L'avocat criminaliste Walid Hijazi

La haine au temps du numérique

Nicolas Thériault, un homme de Québec, a été accusé la semaine dernière de menaces contre la communauté musulmane. «Hey google let’s plan a terrorist attack on a mosq [SIC]», écrivait-il sur le réseau social Facebook. La même journée, la police de Québec venait le cueillir chez lui, alertée par la GRC. L’homme de 46 ans a été relâché sous plusieurs conditions, dont celle de se tenir loin d’une mosquée et de ne pas utiliser un ordinateur. Trois questions sur son cas à l’avocat criminaliste Walid Hijazi.

Q Quand on lance ce genre de propos sur les réseaux sociaux, est-ce qu’on doit s’attendre, aujourd’hui, à recevoir la visite des policiers ou si c’est encore marginal, aléatoire?

R Internet est un espace public. Alors quelqu’un qui profère des menaces ou qui propage de la haine sur Internet doit être conscient qu’il le fait à l’intérieur d’un espace public, au même titre que s’il était au coin de la rue et prononçait les mêmes paroles avec un microphone.

Les policiers, en 2017 maintenant 2018, en sont tout à fait conscients, enquêtent les crimes sur Internet, ont des divisions de service technologique qui sont capables d’enquêter sur ce genre de comportements. 

Depuis quelques années, on voit de plus en plus d’accusations. Les juges sont sensibilisés au phénomène et vont réprimer le geste comme n’importe quel autre crime. Ce n’est pas parce que c’est sur Internet que ça devient moins sérieux ou moins banal.

Q Où trace-t-on la ligne? Quand y a-t-il un crime? 

R Une fois que le propos a été exprimé, le crime est consommé. Les paroles n’ont pas à être suivies d’un acte. Il y a un crime du moment où on prononce des paroles, qu’on exprime un propos, qui menace de tuer, de blesser ou de détruire des biens. 

L’élément de faute est prouvé lorsque les menaces transmises visaient à intimider ou à être pris au sérieux. Il n’est pas nécessaire de prouver que la menace a été proférée avec l’intention qu’elle soit transmise à son destinataire ou que l’accusé entendait mettre la menace à exécution.

Le juge va chercher à évaluer si la personne qui émet un propos dans un espace public avait l’intention de faire peur ou d’intimider et ça, ça va s’apprécier selon le contexte. Le contexte peut révéler que des paroles ne visaient pas à être prises au sérieux, que ce n’était qu’une blague. Le contexte peut aussi démontrer objectivement que l’individu cherchait à faire peur. C’est selon le sens ordinaire des mots et selon le contexte que ce sera considéré. 

Est-ce que Québec représente un contexte particulier, qui peut être pris en compte par un juge, considérant la tuerie à la Grande Mosquée? 

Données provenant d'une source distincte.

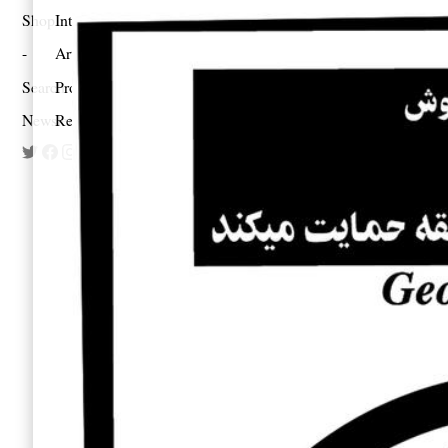
Shop
Interview
Art
Search
Profile
Newsletter
Reportage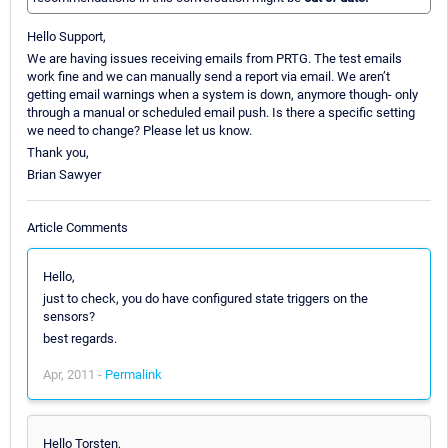
Hello Support,
We are having issues receiving emails from PRTG. The test emails
work fine and we can manually send a report via email. We aren’t
getting email warnings when a system is down, anymore though- only
through a manual or scheduled email push. Is there a specific setting
we need to change? Please let us know.
Thank you,
Brian Sawyer
Article Comments
Hello,
just to check, you do have configured state triggers on the
sensors?
best regards.
Apr, 2011 -
Permalink
Hello Torsten,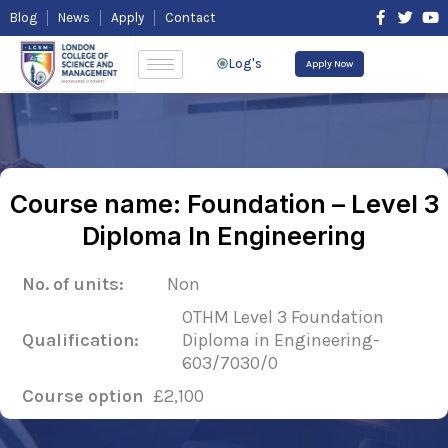
Skip
F
T
Y
Blog
News
Apply
Contact
to
a
w
o
content
c
i
u
e
t
t
Log's
Apply Now
b
t
u
o
e
b
o
r
e
k
-
f
Course name: Foundation – Level 3
Diploma In Engineering
No. of units:
Non
OTHM Level 3 Foundation
Qualification:
Diploma in Engineering-
603/7030/0
Course option
£2,100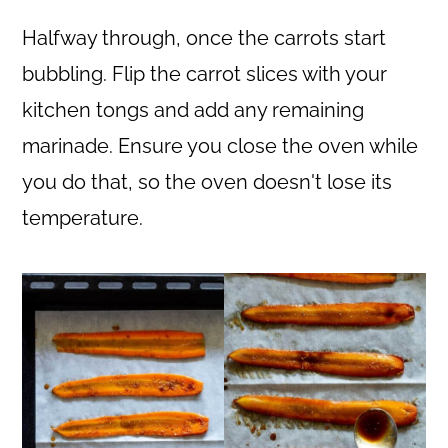
Halfway through, once the carrots start
bubbling. Flip the carrot slices with your
kitchen tongs and add any remaining
marinade. Ensure you close the oven while
you do that, so the oven doesn't lose its
temperature.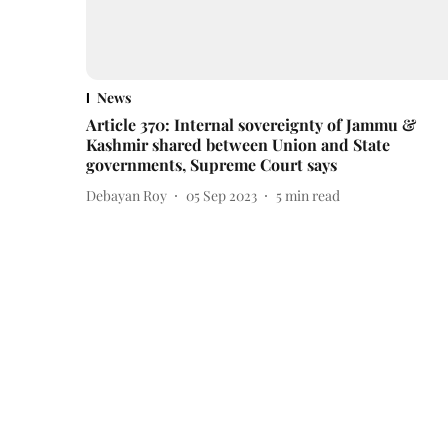
News
Article 370: Internal sovereignty of Jammu &
Kashmir shared between Union and State
governments, Supreme Court says
Debayan Roy
05 Sep 2023
5
min read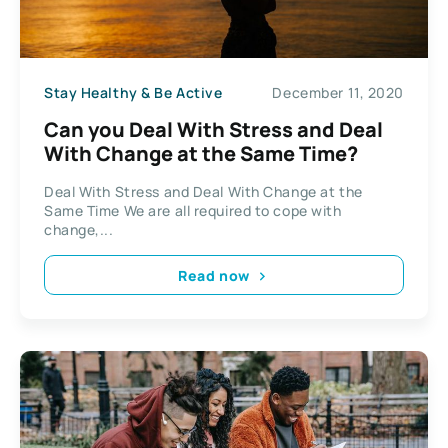
Stay Healthy & Be Active
December 11, 2020
Can you Deal With Stress and Deal
With Change at the Same Time?
Deal With Stress and Deal With Change at the
Same Time We are all required to cope with
change,...
Read now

Là, on est à une autre étape du procès. Je ne dis pas que c’est effectivement la situation [à Québec], mais un juge pourrait, pour la région de Québec, sur sentence [après que l’accusé eut été trouvé coupable], pour n’importe quel crime, tenir compte des particularités régionales. 

[…] Dans l’éventualité d’une déclaration de culpabilité, le juge cherchera probablement à lancer le message que ce genre de comportement là est inacceptable et imposer une peine qui risque de favoriser les objectifs de dissuasion générale et d’exemplarité. […] Une peine va être dissuasive et exemplaire partout, d’autant plus à Québec considérant les circonstances récentes que tout le monde connaît.»